If anyone asks, we're bakers. 

That explains why we wear these white hats. Why flour spills from our pockets. Why we're carrying little plastic brides and grooms. You know, for cakes. Which we make. Because we're bakers.

Once we carried garrotes, our pockets hid knives, our hats were black. Like any cover, it's ill-fitting until we commit. So, go on, burn your fingers. Dab your neck with vanilla extract. Give a cupcake to a child to stop his crying. 

You don't have to forget who you are. You only have to never, ever let anyone else know. 

And how different is that, really, from the way everyone lives?

You can be yourself when you're alone. Stir batter with a rifle butt.
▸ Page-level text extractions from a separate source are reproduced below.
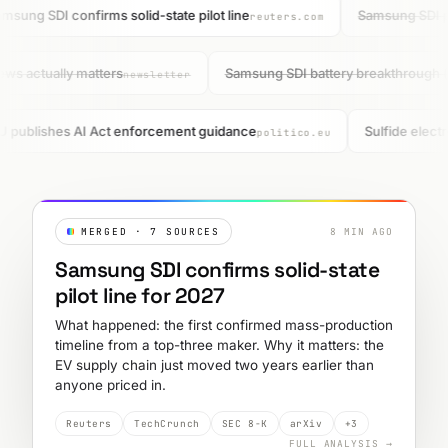
msung SDI confirms solid-state pilot line
Samsung SDI pul
reuters.com
ews actually matters
Samsung SDI battery breakthrough 
newsletter
 publishes AI Act enforcement guidance
Sulfide electr
politico.eu
MERGED · 7 SOURCES
8 MIN AGO
Samsung SDI confirms solid-state
pilot line for 2027
What happened: the first confirmed mass-production
timeline from a top-three maker. Why it matters: the
EV supply chain just moved two years earlier than
anyone priced in.
Reuters
TechCrunch
SEC 8-K
arXiv
+3
FULL ANALYSIS →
Throw star-shaped cookies instead of shurikens. Practice piping rosettes instead of kneecaps.

All we have to do is exist and get the Johnsons' anniversary cake ready for Sunday. At least until we hear the codeword.
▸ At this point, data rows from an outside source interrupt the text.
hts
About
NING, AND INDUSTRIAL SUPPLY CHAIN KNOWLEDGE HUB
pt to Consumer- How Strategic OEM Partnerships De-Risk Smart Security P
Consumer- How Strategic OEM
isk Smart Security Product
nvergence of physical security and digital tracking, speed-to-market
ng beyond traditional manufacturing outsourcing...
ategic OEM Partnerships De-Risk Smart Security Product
Not the codeword that gives 20% off a dozen arlettes. That's written by the register and expires on the 22nd, though, as friendly bakers—a thing we are, definitely—you'll be expected to honor it with good humor on the 23rd.

No, the codeword we await is the one that sets us free. Back to a life where things are stabbed not sliced, where anything red is blood not cherry, where we sculpt out of plastique not marzipan.

But until then we must only survive. And turn a profit. Margins are slim, and I'm afraid we'll have to downgrade our eggs. Yes, you may want AA but we operate in a B neighborhood and the bottom line is now our boss. 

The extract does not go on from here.